Ohhh .Francois schwitzte wieder, so ein Schrank ,so ein Mann, der gab nie auf, was konnte er noch ausspielen dass dieser Mann ihn reinließ?”
“Sie ist in ihrer Praxis..sie können Sie dort ja anrufen.,….”…eine KÄtzin raste zur Haustür, Francois bückte sich…aber George kam ihm zuvor..”nein,nein, du bleibst da. meine Kleine…” Sagte er liebevoll zu Iphigenie….Francois war erstaunt über den wechsel der Tonarten seiner Stimme.
Ahaahaja, er konnte auch sehr sanft sein und sehr liebevoll. Oh das wird sicher spannend. Und die Tür war zu.
Die Tür war einfach zu und er stand im Regen Bambergs, zog sich den Mantel über die Ohren und rief in Margrites Praxis an…..Anrufbeantworter…diese Stimme….er musste sie sehen….

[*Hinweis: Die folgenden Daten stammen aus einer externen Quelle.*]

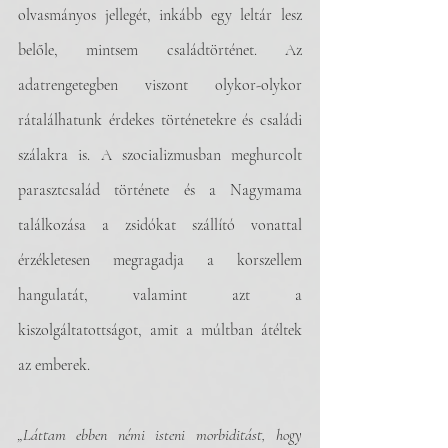
olvasmányos jellegét, inkább egy leltár lesz 
belőle, mintsem családtörténet. Az 
adatrengetegben viszont olykor-olykor 
rátalálhatunk érdekes történetekre és családi 
szálakra is. A szocializmusban meghurcolt 
parasztcsalád története és a Nagymama 
találkozása a zsidókat szállító vonattal 
érzékletesen megragadja a korszellem 
hangulatát, valamint azt a 
kiszolgáltatottságot, amit a múltban átéltek 
az emberek. 
„Láttam ebben némi isteni morbiditást, hogy 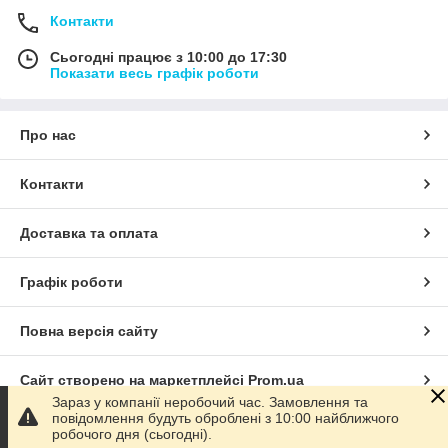
Контакти
Сьогодні працює з 10:00 до 17:30
Показати весь графік роботи
Про нас
Контакти
Доставка та оплата
Графік роботи
Повна версія сайту
Сайт створено на маркетплейсі
Prom.ua
Зараз у компанії неробочий час. Замовлення та
повідомлення будуть оброблені з 10:00 найближчого
Політика конфіденційності
робочого дня (сьогодні).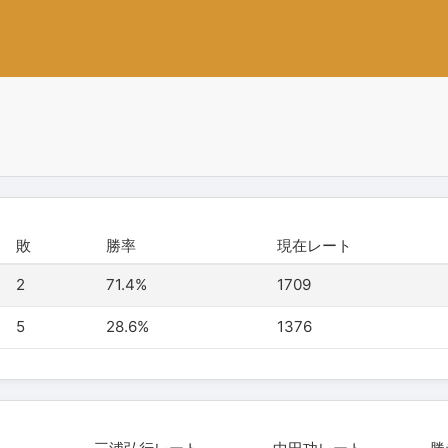
敗
勝率
現在レート
2
71.4%
1709
5
28.6%
1376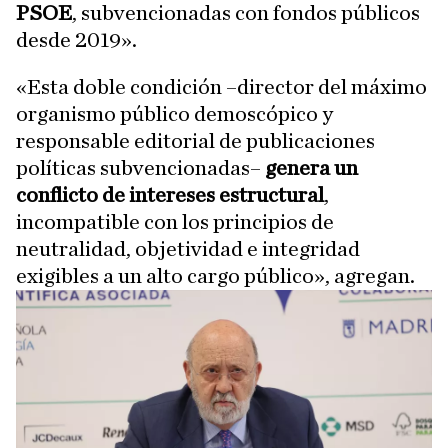
PSOE
, subvencionadas con fondos públicos
desde 2019».
«Esta doble condición –director del máximo
organismo público demoscópico y
responsable editorial de publicaciones
políticas subvencionadas–
genera un
conflicto de intereses estructural
,
incompatible con los principios de
neutralidad, objetividad e integridad
exigibles a un alto cargo público», agregan.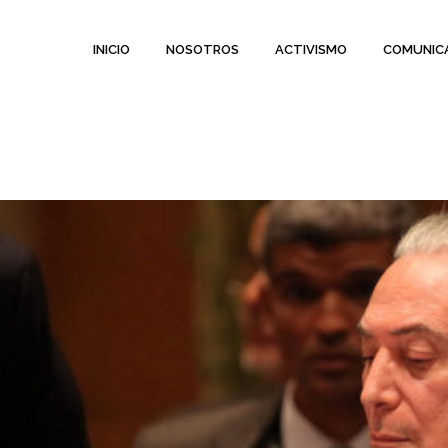
INICIO
NOSOTROS
ACTIVISMO
COMUNIC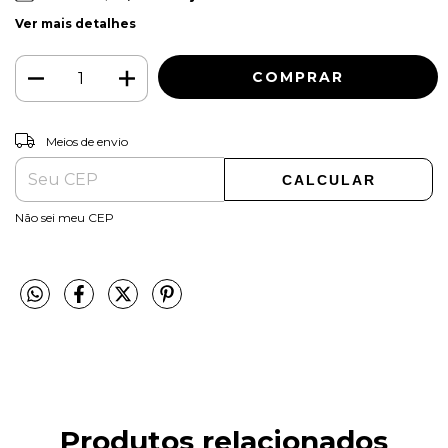
Ver mais detalhes
ALTERAR CEP
Entregas para o CEP:
Meios de envio
CALCULAR
Não sei meu CEP
Produtos relacionados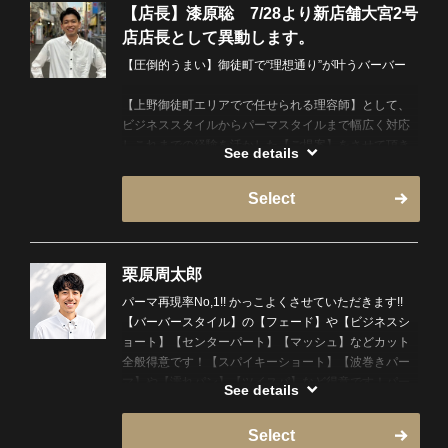
TEL:03-5846-8937
【店長】漆原聡 7/28より新店舗大宮2号
店店長として異動します。
【圧倒的うまい】御徒町で“理想通り”が叶うバーバー
【上野御徒町エリアでで任せられる理容師】として、
ビジネススタイルからパーマスタイルまで幅広く対応
しこれまでの経験を活かした【ご提案】をさせて頂き
See details
ます。お客様の悩みに合った【技術】【接客】を心が
け必ずかっこよくし、祖父から続く3代目理容師とし
Select
て、床屋魂を胸に皆様が【指名して良かった】と思っ
て頂けるように全力で努めます。
【経歴】
栗原周太郎
・2020年3月に入社し研修
パーマ再現率No,1!! かっこよくさせていただきます!!
・2022年から約2年間ヒロ銀座バーバーショップ新宿
【バーバースタイル】の【フェード】や【ビジネスシ
店で幹部を務め
ョート】【センターパート】【マッシュ】などカット
・2024年8月より銀座本店副店長を経験
全般得意です！【スパイキーショート】【波巻きパー
・2025年6月からヒロ銀座御徒町店長に就任
マ】や【濡れパン】【ツイスパ】など得意です！パー
See details
マを考えているなら是非ご指名お願いします！
まだまだ上を目指します！是非僕に一度お任せくださ
い！
Select
ご来店心よりお待ちしております！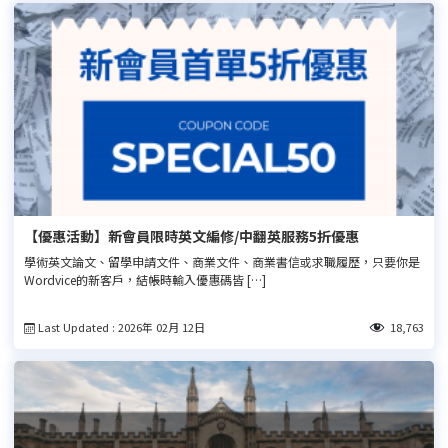
【優惠活動】新會員限時英文編修/中翻英服務5折優惠
學術英文論文、留學申請文件、商業文件、商業書信或求職履歷，只要你是
Wordvice的新客戶，結帳時輸入優惠碼皆 […]
Last Updated : 2026年 02月 12日
18,763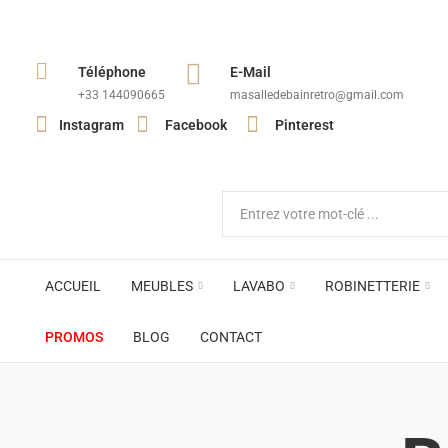
Téléphone
E-Mail
+33 144090665​
masalledebainretro@gmail.com
Instagram
Facebook
Pinterest
ACCUEIL
MEUBLES
LAVABO
ROBINETTERIE
PROMOS
BLOG
CONTACT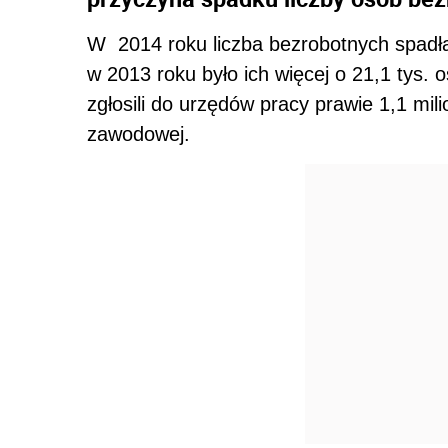
W 2014 roku liczba bezrobotnych spadła
w 2013 roku było ich więcej o 21,1 tys
zgłosili do urzędów pracy prawie 1,1 mili
zawodowej.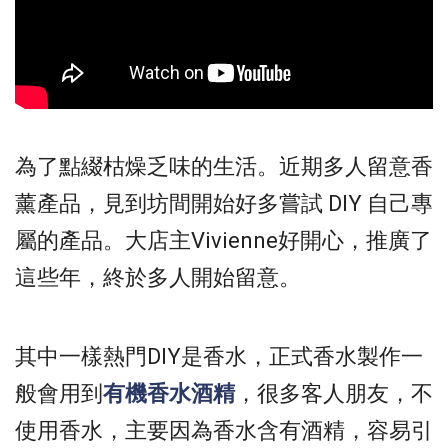
為了點綴枯燥乏味的生活。近期多人留意香
薰產品，見到坊間開始好多嘗試 DIY 自己專
屬的產品。大店主Vivienne好開心，推廣了
這些年，終於多人開始留意。
其中一樣熱門DIY是香水，正式香水製作一
般會用到
有機香水酒精
，很多客人朋友，不
使用香水，主要因為香水含有酒精，容易引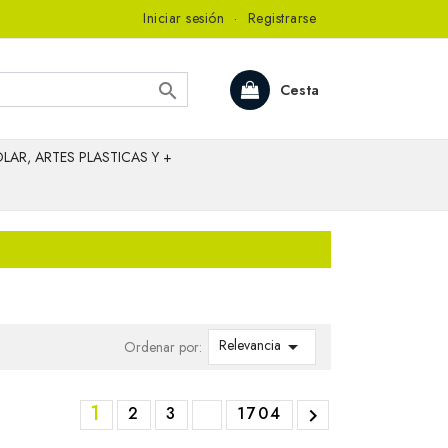
Iniciar sesión
·
Registrarse

Cesta
LAR, ARTES PLASTICAS Y +
Relevancia

Ordenar por:
1
2
3
1704
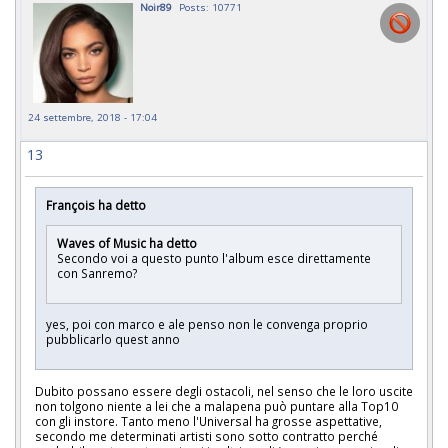
Noir89
Posts: 10771
24 settembre, 2018 - 17:04
13
François ha detto
Waves of Music ha detto
Secondo voi a questo punto l'album esce direttamente
con Sanremo?
yes, poi con marco e ale penso non le convenga proprio
pubblicarlo quest anno
Dubito possano essere degli ostacoli, nel senso che le loro uscite
non tolgono niente a lei che a malapena può puntare alla Top10
con gli instore. Tanto meno l'Universal ha grosse aspettative,
secondo me determinati artisti sono sotto contratto perché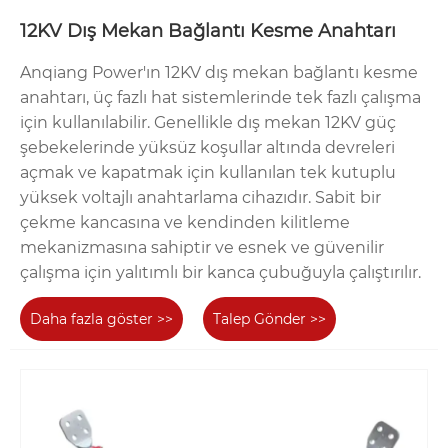
dayanarak doğru bağlantı kesme anahtarını nasıl
12KV Dış Mekan Bağlantı Kesme Anahtarı
seçeceğiniz konusunda size rehberlik edecektir:
1. Satın almanız gereken bağlantı kesme
Anqiang Power'ın 12KV dış mekan bağlantı kesme
anahtarının nominal voltajını, nominal akımını ve
anahtarı, üç fazlı hat sistemlerinde tek fazlı çalışma
diğer ürün parametrelerini belirleyin;
için kullanılabilir. Genellikle dış mekan 12KV güç
2. Bağlantı kesme anahtarının iç mekana mı yoksa
şebekelerinde yüksüz koşullar altında devreleri
dış mekana mı kurulacağını belirleyin ve çevre
açmak ve kapatmak için kullanılan tek kutuplu
kirlilik düzeyi, rakım, ortam sıcaklığı, sismik
yüksek voltajlı anahtarlama cihazıdır. Sabit bir
yoğunluk gibi detaylı bilgileri alın;
çekme kancasına ve kendinden kilitleme
3. Bağlantı kesme anahtarının hangi işlevleri yerine
mekanizmasına sahiptir ve esnek ve güvenilir
getirmesi gerektiğini, yalnızca izolasyon işlevine mi
çalışma için yalıtımlı bir kanca çubuğuyla çalıştırılır.
yoksa topraklama işlevine mi ihtiyaç duyduğunu
anlayın;
Daha fazla göster >>
Talep Gönder >>
4. Bağlantı kesme anahtarının çalışma yöntemini
açıkça anlayın: manuel, elektrikli veya uzaktan
kumanda.
Hizmetler ve Taahhütler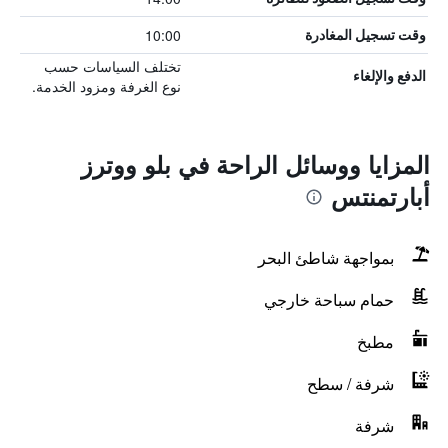
10:00
وقت تسجيل المغادرة
تختلف السياسات حسب
الدفع والإلغاء
نوع الغرفة ومزود الخدمة.
المزايا ووسائل الراحة في بلو ووترز
أبارتمنتس
بمواجهة شاطئ البحر
حمام سباحة خارجي
مطبخ
شرفة / سطح
شرفة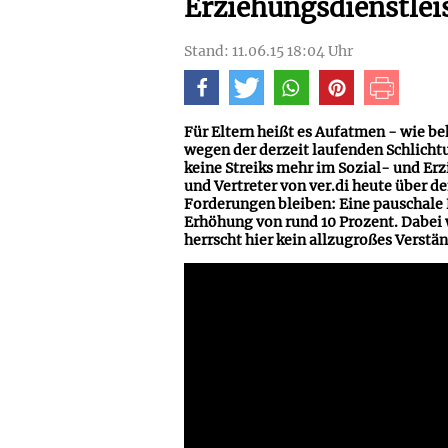
Erziehungsdienstlei
Stand: 11.06.15 18:04 Uhr
Für Eltern heißt es Aufatmen - wie be
wegen der derzeit laufenden Schlichtun
keine Streiks mehr im Sozial- und Erz
und Vertreter von ver.di heute über d
Forderungen bleiben: Eine pauschale 
Erhöhung von rund 10 Prozent. Dabei
herrscht hier kein allzugroßes Verstän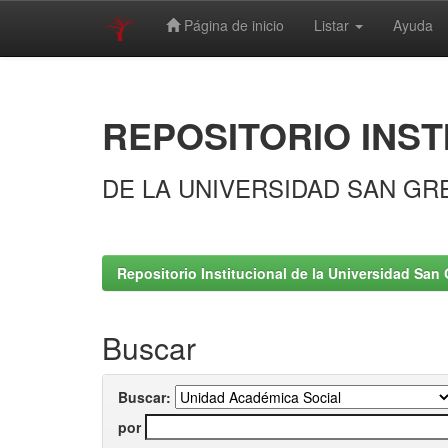
Página de inicio
Listar
Ayuda
Skip
navigation
REPOSITORIO INST
DE LA UNIVERSIDAD SAN GR
Repositorio Institucional de la Universidad San 
Buscar
Buscar:
por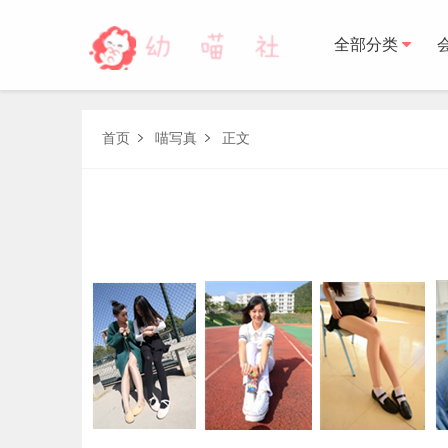
全部分类
森萝财团
首页
喵写真
正文


BETA
FREE
LOVEPLUS
R15
SSR
X
森萝财
木花琳琳是勇者
木花琳琳是勇者写真
木花琳琳是勇者视频
风之领域
喵写真
轻兰映画
少女秩序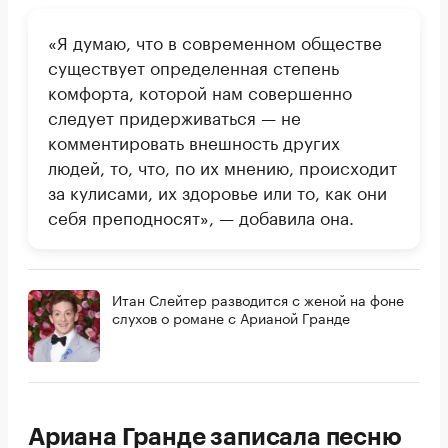
«Я думаю, что в современном обществе
существует определенная степень
комфорта, которой нам совершенно
следует придерживаться — не
комментировать внешность других
людей, то, что, по их мнению, происходит
за кулисами, их здоровье или то, как они
себя преподносят», — добавила она.
Итан Слейтер разводится с женой на фоне
слухов о романе с Арианой Гранде
Ариана Гранде записала песню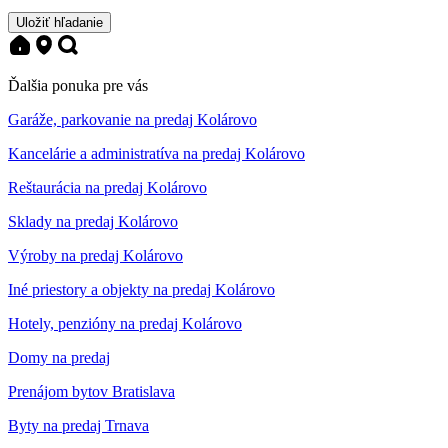
Uložiť hľadanie
Ďalšia ponuka pre vás
Garáže, parkovanie na predaj Kolárovo
Kancelárie a administratíva na predaj Kolárovo
Reštaurácia na predaj Kolárovo
Sklady na predaj Kolárovo
Výroby na predaj Kolárovo
Iné priestory a objekty na predaj Kolárovo
Hotely, penzióny na predaj Kolárovo
Domy na predaj
Prenájom bytov Bratislava
Byty na predaj Trnava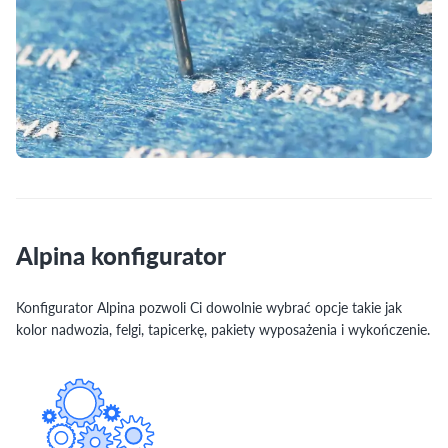
Alpina konfigurator
Konfigurator Alpina pozwoli Ci dowolnie wybrać opcje takie jak
kolor nadwozia, felgi, tapicerkę, pakiety wyposażenia i wykończenie.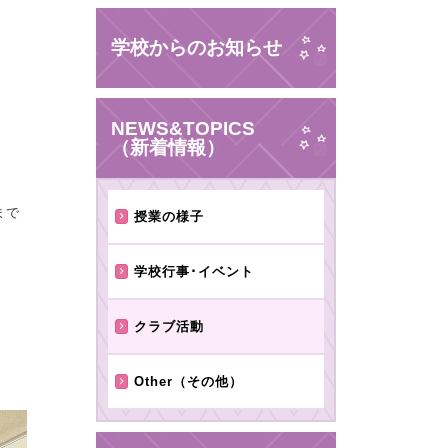
学校からのお知らせ
NEWS&TOPICS
（新着情報）
まで
授業の様子
学校行事･イベント
クラブ活動
Other（その他）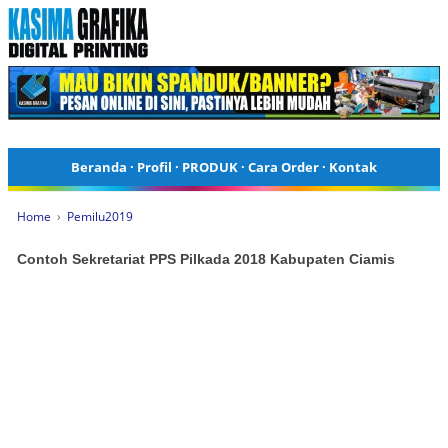
Beranda
·
Profil
·
PRODUK
·
Cara Order
·
Kontak
Home
›
Pemilu2019
Contoh Sekretariat PPS Pilkada 2018 Kabupaten Ciamis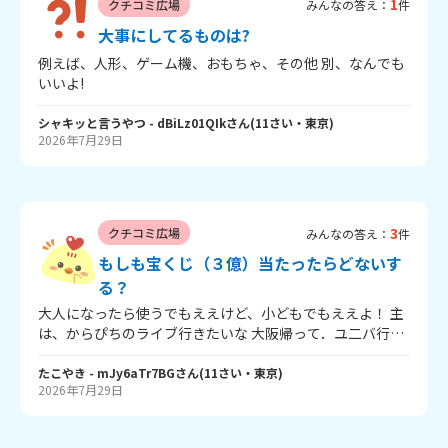
1
クチコミ広場
みんなの答え：
件
大事にしてるものは?
例えば、人形、ゲーム機、おもちゃ、その他 別、なんでも
いいよ!
シャキッと言うやつ
- dBiLz01QIk
さん
(
11
さい・
東京
)
2026年7月29日
3
クチコミ広場
みんなの答え：
件
もしも宝くじ（３億）当たったらどないす
る？
大人になったら使うでもええけど、小どもでもええよ！ 主
は、からぴちのライブ行きたいな 大阪帰って．ユ二バ行く
で！ 他はちょ金や！ みんな待ってんで！ ほなまたな！
たこやき
- mJy6aTr7BG
さん
(
11
さい・
東京
)
2026年7月29日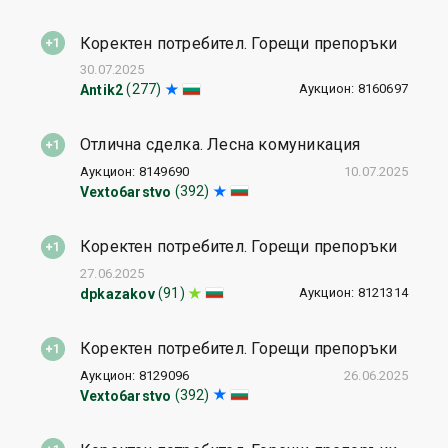
Коректен потребител. Горещи препоръки
30.07.2025
Аукцион: 8160697
(277)
Antik2
Отлична сделка. Лесна комуникация
Аукцион: 8149690
10.07.2025
(392)
Vexto6arstvo
Коректен потребител. Горещи препоръки
27.06.2025
Аукцион: 8121314
(91)
dpkazakov
Коректен потребител. Горещи препоръки
Аукцион: 8129096
26.06.2025
(392)
Vexto6arstvo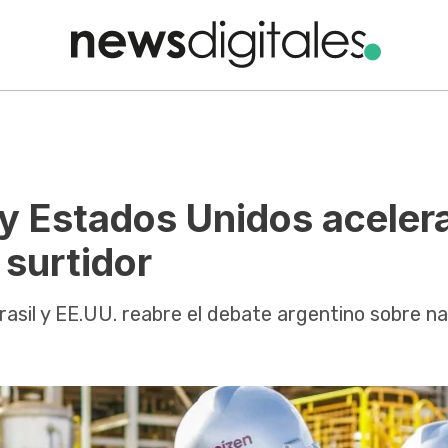
 y Estados Unidos aceler
 surtidor
rasil y EE.UU. reabre el debate argentino sobre na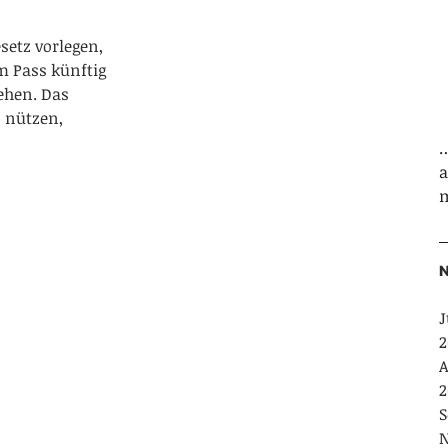
setz vorlegen,
m Pass künftig
iehen. Das
 nützen,
…
m
N
J
2
A
2
S
N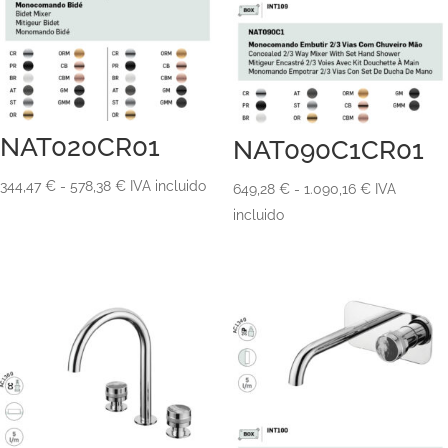
NAT020CR01
NAT090C1CR01
Rango
344,47
€
-
578,38
€
IVA incluido
Rango
649,28
€
-
1.090,16
€
IVA
de
de
incluido
precios:
precios:
desde
desde
344,47 €
649,28 €
hasta
hasta
578,38 €
1.090,16 €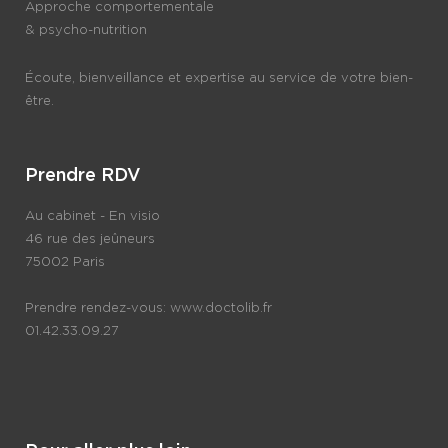
Approche comportementale
& psycho-nutrition
Écoute, bienveillance et expertise au service de votre bien-
être.
Prendre RDV
Au cabinet - En visio
46 rue des jeûneurs
75002 Paris
Prendre rendez-vous:
www.doctolib.fr
01.42.33.09.27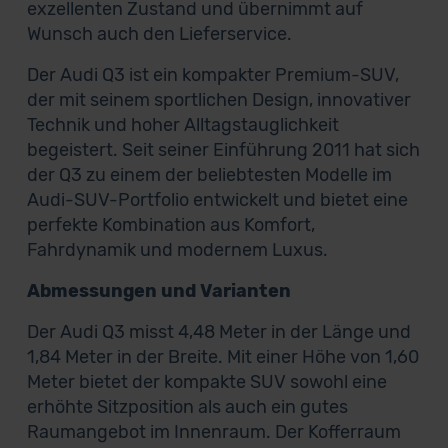
exzellenten Zustand und übernimmt auf
Wunsch auch den Lieferservice.
Der Audi Q3 ist ein kompakter Premium-SUV,
der mit seinem sportlichen Design, innovativer
Technik und hoher Alltagstauglichkeit
begeistert. Seit seiner Einführung 2011 hat sich
der Q3 zu einem der beliebtesten Modelle im
Audi-SUV-Portfolio entwickelt und bietet eine
perfekte Kombination aus Komfort,
Fahrdynamik und modernem Luxus.
Abmessungen und Varianten
Der Audi Q3 misst 4,48 Meter in der Länge und
1,84 Meter in der Breite. Mit einer Höhe von 1,60
Meter bietet der kompakte SUV sowohl eine
erhöhte Sitzposition als auch ein gutes
Raumangebot im Innenraum. Der Kofferraum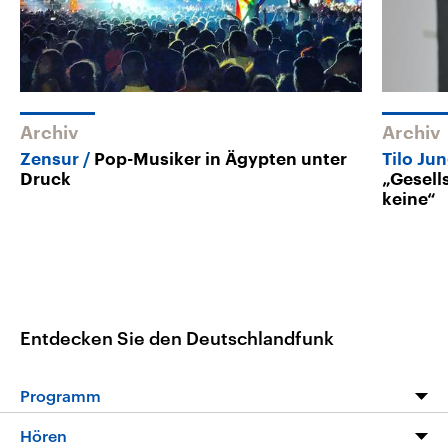
Archiv
Archiv
Zensur
Pop-Musiker in Ägypten unter
Tilo Ju
Druck
„Gesell
keine“
Entdecken Sie den Deutschlandfunk
Programm
Programm
Hören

“Wie komme ich zum Kaulberg?”….”Do gehns bis zur Obern Brücke und dann laafens einfach weider, dann sinds bald dod.Dann frongs nummol.
Won Sie schomal hier?”
fragte ihne eine ältere Bambergerin…
“Ja früher…mit einem Freund…”. Er hatte manchmal Phillippe besucht in der Jugendzeit, denn Philllippe liebte diese Stadt und verbrachte viele Monate im Jahr hier, weil er hier so gut schreiben konnte.
Francois lief am Kranen vorbei, die Sandstrasse entlang und hoch zum Kaulberg…..er fragte , er fragte und man sagte, man sagte…und er fand.
Er läutete…und läutete, er fror…seine Hände waren kalt.
Es öffnete ihm eine Frau, nein, ein Wesen, ein Kind …ein Schauder überfiel ihn…das war sie…diese Fruchtbarkeitsgöttin aus Fleisch und Blut sollte ein Näheproblem haben? Oder meinte nur Phillippe, dass sie eines hatte, damit er Argumente hatte, fern zu bleiben?
Er hielt ihre Hand, sie bat ihn nach oben.
Lara hatte Tee gekocht und sie stellte Jurij heissen Holundertee hin und Weihnachtsplätzchen. Jurij setzte sich und schaute Lara tief ins Gesicht und
er streichelte ihre Wange…..
“Du bist also Margrite….?”
Es war still im Raum.Leise tanzten die Gedanken an der Decke und sangen sich ein Lied…
Margrite sah Francois, doch fühlte Phillippe´s Hand…
Die Michaelskirche läutete zu Mittag.